Sachs has received honorary degrees from Bryant University, the College of the Atlantic, Connecticut College, the Cracow University of Economics in Poland, Iona College, Lehigh University, Lingnan College in Hong Kong, McGill University, Mount Sinai School of Medicine, Ohio Wesleyan University, Pace University, St. John's University, Simon Fraser University, Southern Methodist University, Southern New Hampshire University, the State University of New York, the University of Brescia in Italy, the University of St. Gallen in Switzerland, the University of Economics Varna in Bulgaria,Ursinus College, Whitman College, the University of Michigan and the ADA University.

Publications

Sachs has written hundreds of academic articles and many books, including three The New York Times bestsellers, namely , Common Wealth: Economics for a Crowded Planet and The Price of Civilization: Reawakening American Virtue and Prosperity.
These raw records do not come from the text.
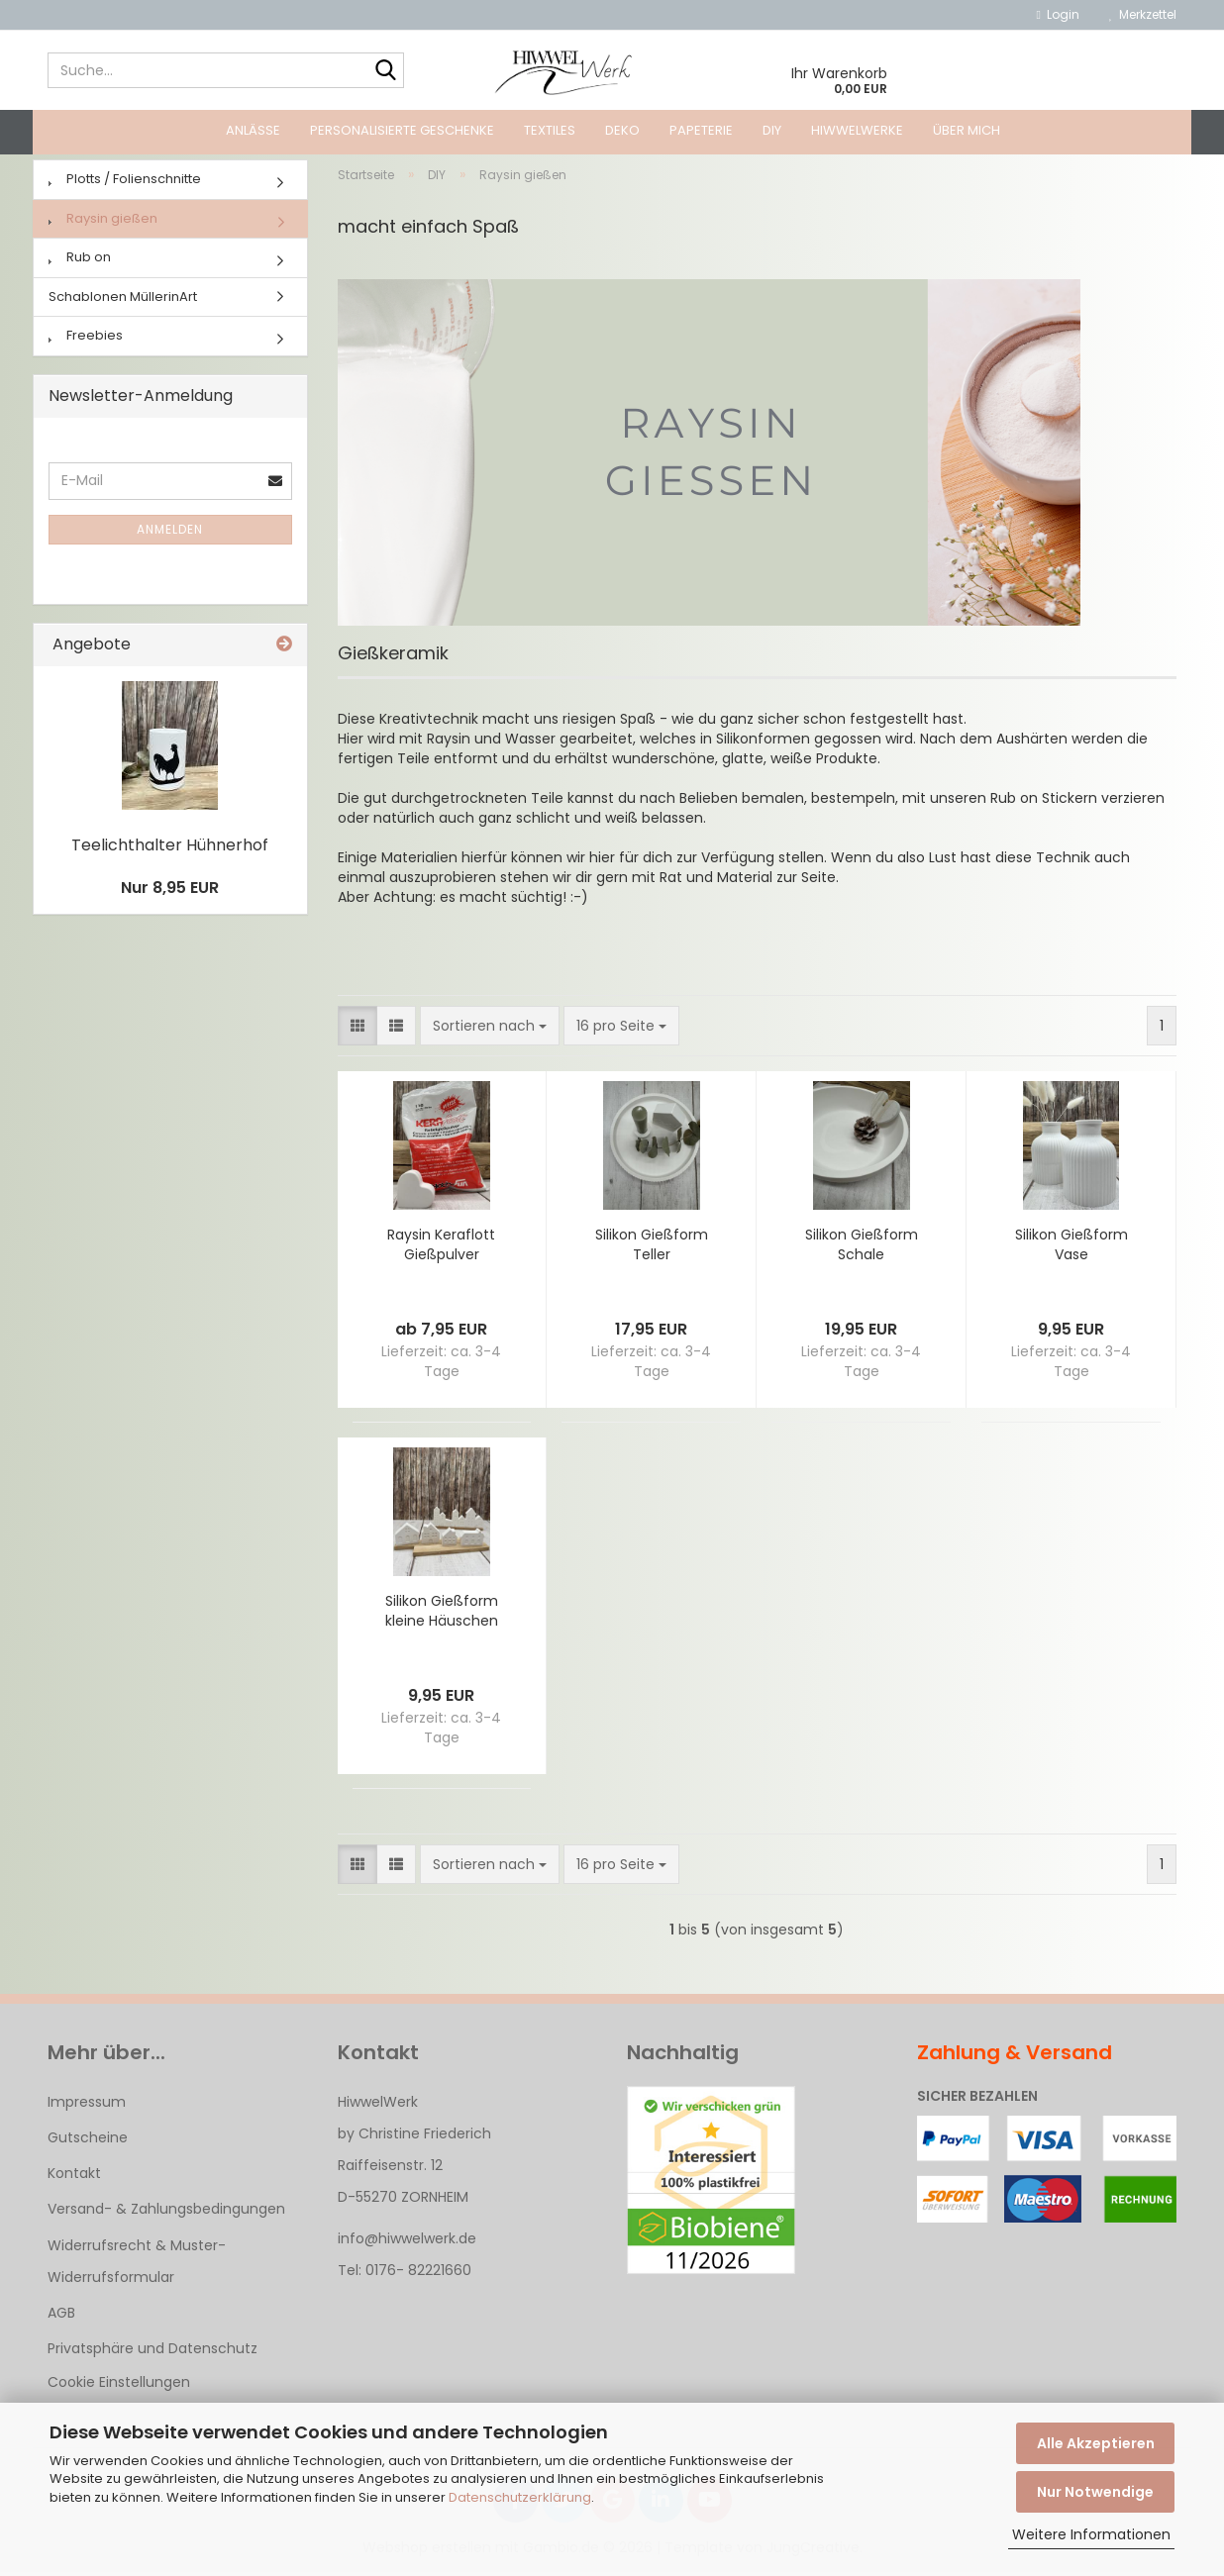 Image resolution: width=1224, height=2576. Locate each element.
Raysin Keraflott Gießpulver (441, 1248)
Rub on (80, 260)
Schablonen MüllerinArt (123, 300)
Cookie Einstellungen (119, 2386)
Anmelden (170, 533)
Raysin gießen (103, 222)
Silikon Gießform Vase (1071, 1248)
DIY (772, 130)
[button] (357, 1029)
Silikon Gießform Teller (651, 1248)
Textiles (549, 130)
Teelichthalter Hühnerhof (169, 849)
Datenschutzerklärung (520, 2497)
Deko (622, 130)
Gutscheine (88, 2141)
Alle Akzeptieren (1096, 2443)
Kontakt (74, 2177)
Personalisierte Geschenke (402, 130)
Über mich (966, 130)
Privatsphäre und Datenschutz (152, 2352)
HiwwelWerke (857, 130)
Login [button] (1058, 14)
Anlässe (253, 130)
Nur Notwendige (1095, 2492)
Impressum (87, 2106)
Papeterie (701, 130)
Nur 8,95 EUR (170, 890)
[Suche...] (385, 71)
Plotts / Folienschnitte (125, 182)
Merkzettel (1142, 14)
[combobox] (490, 1029)
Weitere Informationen (1091, 2534)
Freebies (86, 339)
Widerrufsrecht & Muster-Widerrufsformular (137, 2264)
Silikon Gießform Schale (861, 1248)
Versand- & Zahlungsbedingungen (166, 2213)
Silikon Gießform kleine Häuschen (441, 1615)
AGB (61, 2317) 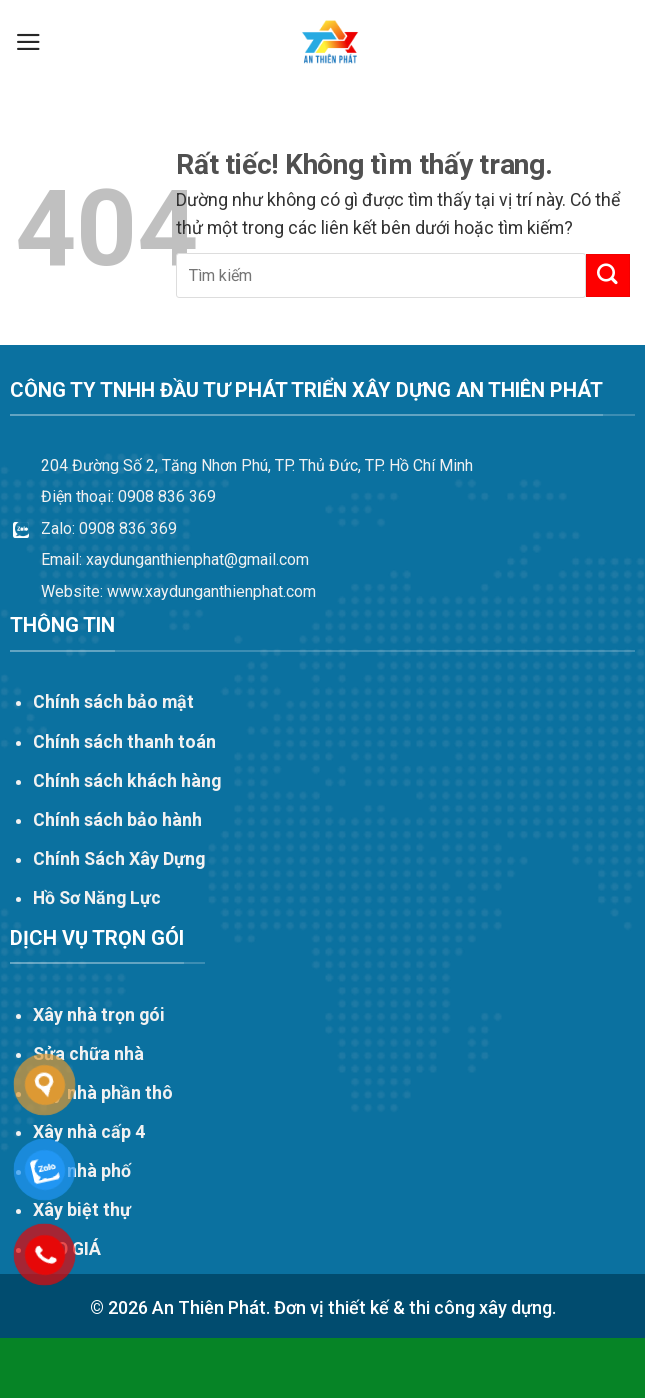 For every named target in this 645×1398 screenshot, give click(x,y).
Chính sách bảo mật (113, 702)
Later books include The Age of Sustainable Development, Building the New American Economy, and A New Foreign Policy: Beyond American Exceptionalism '.
Sachs writes a monthly foreign affairs column for Project Syndicate, a nonprofit association of newspapers around the world that is circulated in 145 countries. He is also a frequent contributor to such major publications as the Financial Times, the Scientific American, Time and The Huffington Post.